Sometimes, simple is best.

Short sentences. Black coffee. Blue jeans. T-shirts. Unadorned strawberries. Naps. Hand-written letters. Flip-flops. Daisies. Carole King. Garrison Keillor. Ina Garten. Baseball. Picnics. Peaches. Balloons. Fluffy pillows. Favorite blankets. Records. Sesame Street. Shel Silverstein. Charles M. Schulz. Walking. Grilling. Floating. Aspirin. Good socks. Good chairs. Good friends. Bowling. Regina Spektor. Crossword puzzles. Limericks. Haiku. Ogden Nash. Like Merchant Ships. The Wizard of Oz. Fishing. Planting. Climbing. Otis Redding. Wood floors. First-floor walkups. First apartments. Natural light. Beagles. Pizza. Beer. Cards. Owning one purse. Owning one pair of sunglasses. Owning three great bras. Fireworks. Sparklers. Cardboard Boxes. BUBBLE WRAP. Long drives. Uninterrupted countryside. Trees. Light breezes. Long days. Drawing. Finger painting. Ponytails. Olives. Swingsets. Slides. See-saws. Sand. Outdoor concerts. Motown. Ska. Rockabilly. Candles. Holding hands. Gardens. Thank you notes. Bananas. Wood frames. Radio.

Peas with Prosciutto and Mint from The Kitchn.

The better your ingredients, the better this dish will be. But I gotta say, I used frozen generic peas, mid-range prosciutto, and mint from my backyard, and it was really good nonetheless. The Husband-Elect and I ate it with an arugula salad and some grilled chicken, and basically, it was summer on a plate. It might even make you crave peas, which I’m pretty sure has never happened to any human.

So get out there and make some. Also, sweat some small stuff. It’s a good thing.

Peas with Prosciutto and Mint
Makes 4 side servings
Adapted from The Kitchn.

2 cups fresh or defrosted frozen shelled peas
1 tablespoons olive oil
1/4 teaspoon freshly ground pepper
1/4 teaspoon coarse sea salt or kosher salt
6 mint leaves, sliced very thin (chiffonade)
1 ounce (about 2 thin slices) prosciutto, torn into bite-sized pieces

1) Fill a medium bowl with cold water and a few ice cubes.

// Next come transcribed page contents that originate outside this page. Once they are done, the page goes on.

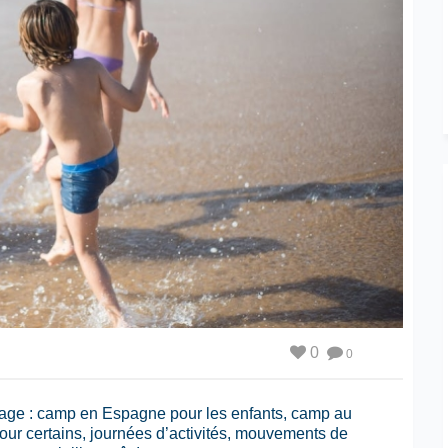
0
0
age : camp en Espagne pour les enfants, camp au
our certains, journées d’activités, mouvements de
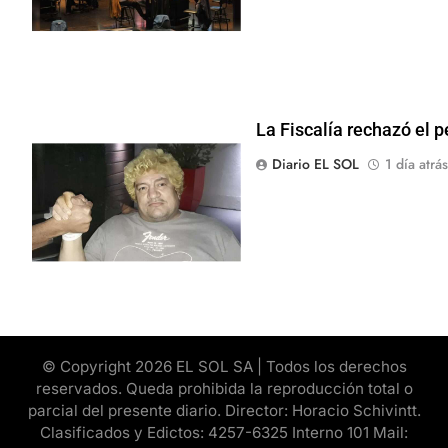
La Fiscalía rechazó el p
Diario EL SOL
1 día atrás
© Copyright 2026 EL SOL SA | Todos los derechos
reservados. Queda prohibida la reproducción total o
parcial del presente diario. Director: Horacio Schivintt.
Clasificados y Edictos: 4257-6325 Interno 101 Mail:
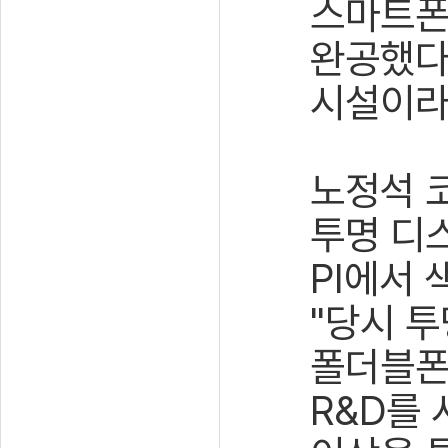
스마트폰
완공했다
시설이라
노정석 
투명 디
PI에서 
"당시 
폴더블폰
R&D를 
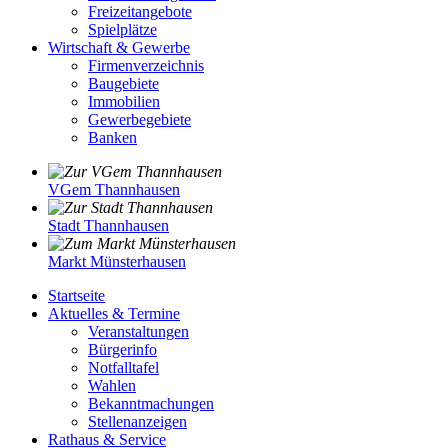
Freizeitangebote
Spielplätze
Wirtschaft & Gewerbe
Firmenverzeichnis
Baugebiete
Immobilien
Gewerbegebiete
Banken
VGem Thannhausen
Stadt Thannhausen
Markt Münsterhausen
Startseite
Aktuelles & Termine
Veranstaltungen
Bürgerinfo
Notfalltafel
Wahlen
Bekanntmachungen
Stellenanzeigen
Rathaus & Service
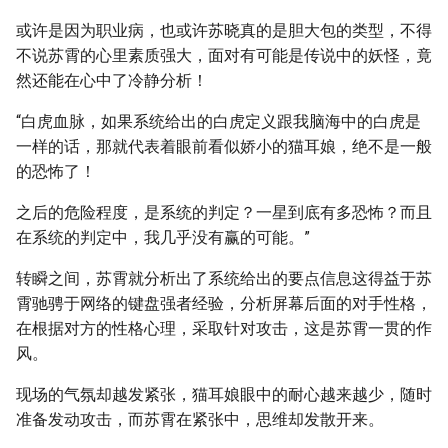
或许是因为职业病，也或许苏晓真的是胆大包的类型，不得
不说苏霄的心里素质强大，面对有可能是传说中的妖怪，竟
然还能在心中了冷静分析！
“白虎血脉，如果系统给出的白虎定义跟我脑海中的白虎是
一样的话，那就代表着眼前看似娇小的猫耳娘，绝不是一般
的恐怖了！
之后的危险程度，是系统的判定？一星到底有多恐怖？而且
在系统的判定中，我几乎没有赢的可能。”
转瞬之间，苏霄就分析出了系统给出的要点信息这得益于苏
霄驰骋于网络的键盘强者经验，分析屏幕后面的对手性格，
在根据对方的性格心理，采取针对攻击，这是苏霄一贯的作
风。
现场的气氛却越发紧张，猫耳娘眼中的耐心越来越少，随时
准备发动攻击，而苏霄在紧张中，思维却发散开来。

2) Fill a medium pot with water and bring to a boil. Add salt. Add peas. Cook only a coupla seconds, until peas are defrosted/warmed. Drain. Pour peas in the ice bath so they stop cooking. Drain.

2) In a medium serving bowl (or you can wipe and re-use the ice bowl), add olive oil, pepper, and salt. Whisk it together. Add peas. Stir. Add mint. Stir. Add prosciutto. Gently stir. Serve.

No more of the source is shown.